Clinical Features of Emergency Department Patients from Early COVID-19 Pandemic that Predict SARS-CoV-2 Infection: Machine-learning Approach
- Chou, Eric H.;
- Wang, Chih-Hung;
- Hsieh, Yu-Lin;
- Namazi, Babak;
- Wolfshohl, Jon;
- Bhakta, Toral;
- Tsai, Chu-Lin;
- Lien, Wan-Ching;
- Sankaranarayanan, Ganesh;
- Lee, Chien-Chang;
- Lu, Tsung-Chien
- et al.
Published Web Locationhttps://doi.org/10.5811/westjem.2020.12.49370
Introduction: Within a few months coronavirus disease 2019 (COVID-19) evolved into a pandemic causing millions of cases worldwide, but it remains challenging to diagnose the disease in a timely fashion in the emergency department (ED). In this study we aimed to construct machine-learning (ML) models to predict severe acute respiratory syndrome coronavirus-2 (SARS-CoV-2) infection based on the clinical features of patients visiting an ED during the early COVID-19 pandemic.
Methods: We retrospectively collected the data of all patients who received reverse transcriptase polymerase chain reaction (RT-PCR) testing for SARS-CoV-2 at the ED of Baylor Scott & White All Saints Medical Center, Fort Worth, from February 23–May 12, 2020. The variables collected included patient demographics, ED triage data, clinical symptoms, and past medical history. The primary outcome was the confirmed diagnosis of COVID-19 (or SARS-CoV-2 infection) by a positive RT-PCR test result for SARS-CoV-2, and was used as the label for ML tasks. We used univariate analyses for feature selection, and variables with P<0.1 were selected for model construction. Samples were split into training and testing cohorts on a 60:40 ratio chronologically. We tried various ML algorithms to construct the best predictive model, and we evaluated performances with the area under the receiver operating characteristic curve (AUC) in the testing cohort.

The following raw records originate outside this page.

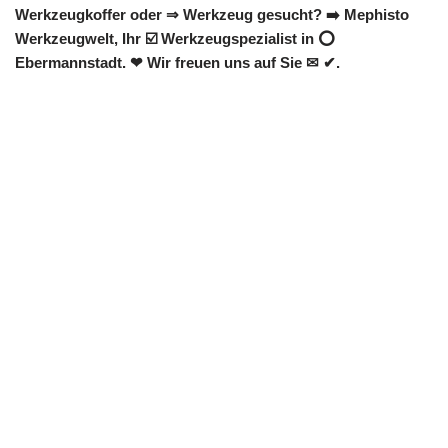
Werkzeugkoffer oder ⇒ Werkzeug gesucht? ➡️ Mephisto
Werkzeugwelt, Ihr ☑️ Werkzeugspezialist in ⭕
Ebermannstadt. ❤ Wir freuen uns auf Sie ✉ ✔.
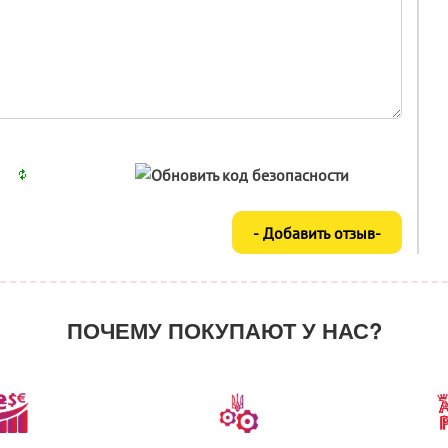
ПОЧЕМУ ПОКУПАЮТ У НАС?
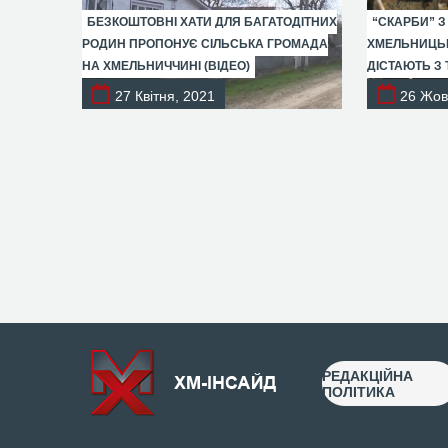
БЕЗКОШТОВНІ ХАТИ ДЛЯ БАГАТОДІТНИХ
“СКАРБИ” З
РОДИН ПРОПОНУЄ СІЛЬСЬКА ГРОМАДА
ХМЕЛЬНИЦЬК
НА ХМЕЛЬНИЧЧИНІ (ВІДЕО)
ДІСТАЮТЬ З 
27 Квітня, 2021
26 Жов
РЕДАКЦІЙНА
ПОЛІТИКА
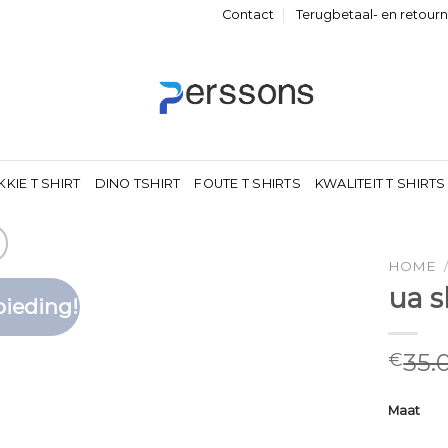
Contact
Terugbetaal- en retour
KKIE T SHIRT
DINO TSHIRT
FOUTE T SHIRTS
KWALITEIT T SHIRTS
HOME
ua s
ieding!
Toevoegen
aan
verlanglijst
35.
€
Maat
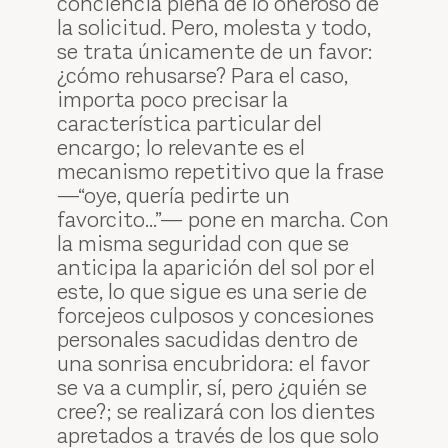
conciencia plena de lo oneroso de
la solicitud. Pero, molesta y todo,
se trata únicamente de un favor:
¿cómo rehusarse? Para el caso,
importa poco precisar la
característica particular del
encargo; lo relevante es el
mecanismo repetitivo que la frase
—“oye, quería pedirte un
favorcito...”— pone en marcha. Con
la misma seguridad con que se
anticipa la aparición del sol por el
este, lo que sigue es una serie de
forcejeos culposos y concesiones
personales sacudidas dentro de
una sonrisa encubridora: el favor
se va a cumplir, sí, pero ¿quién se
cree?; se realizará con los dientes
apretados a través de los que solo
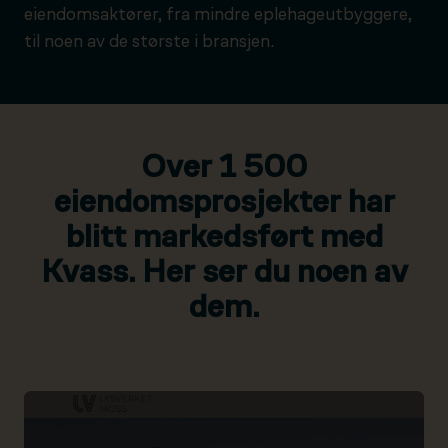
eiendomsaktører, fra mindre eplehageutbyggere,
til noen av de største i bransjen.
Over 1 500
eiendomsprosjekter har
blitt markedsført med
Kvass. Her ser du noen av
dem.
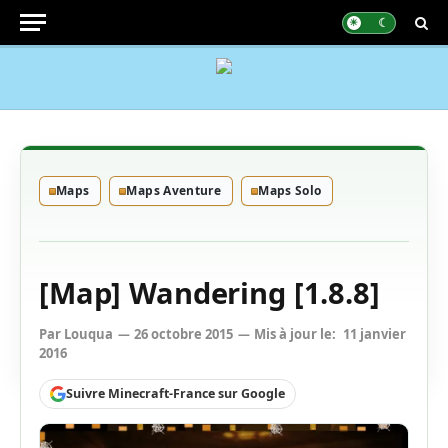
Maps
Maps Aventure
Maps Solo
[Map] Wandering [1.8.8]
Par
Louqua
26 octobre 2015
Mis à jour le:
11 janvier
2016
Suivre Minecraft-France sur Google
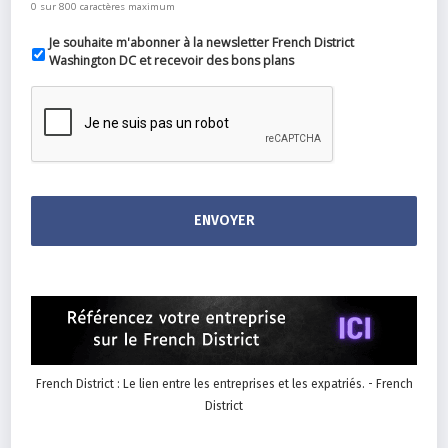
0 sur 800 caractères maximum
Je souhaite m'abonner à la newsletter French District
Washington DC et recevoir des bons plans
French District : Le lien entre les entreprises et les expatriés. - French
District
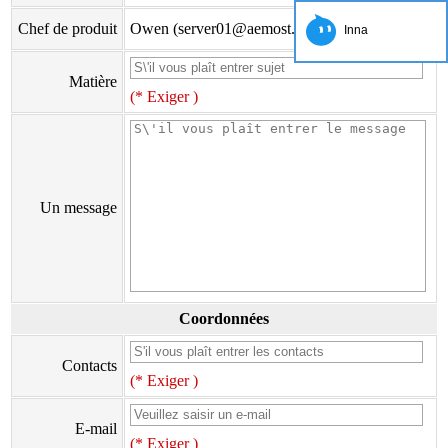
Chef de produit
Owen (server01@aemost.com)
Inna
Matière
(* Exiger )
Un message
Coordonnées
Contacts
(* Exiger )
E-mail
(* Exiger )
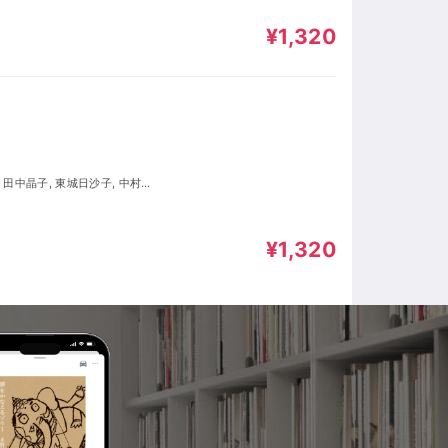
¥1,320
¥1,320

Results: A total of 580 ED patients were tested for SARS-CoV-2 during the study periods, and 98 (16.9%) were identified as having the SARS-CoV-2 infection based on the RT-PCR results. Univariate analyses selected 21 features for model construction. We assessed three ML methods for performance: of the three methods, random forest outperformed the others with the best AUC result (0.86), followed by gradient boosting (0.83) and extra trees classifier (0.82).
Conclusion: This study shows that it is feasible to use ML models as an initial screening tool for identifying patients with SARS-CoV-2 infection. Further validation will be necessary to determine how effectively this prediction model can be used prospectively in clinical practice.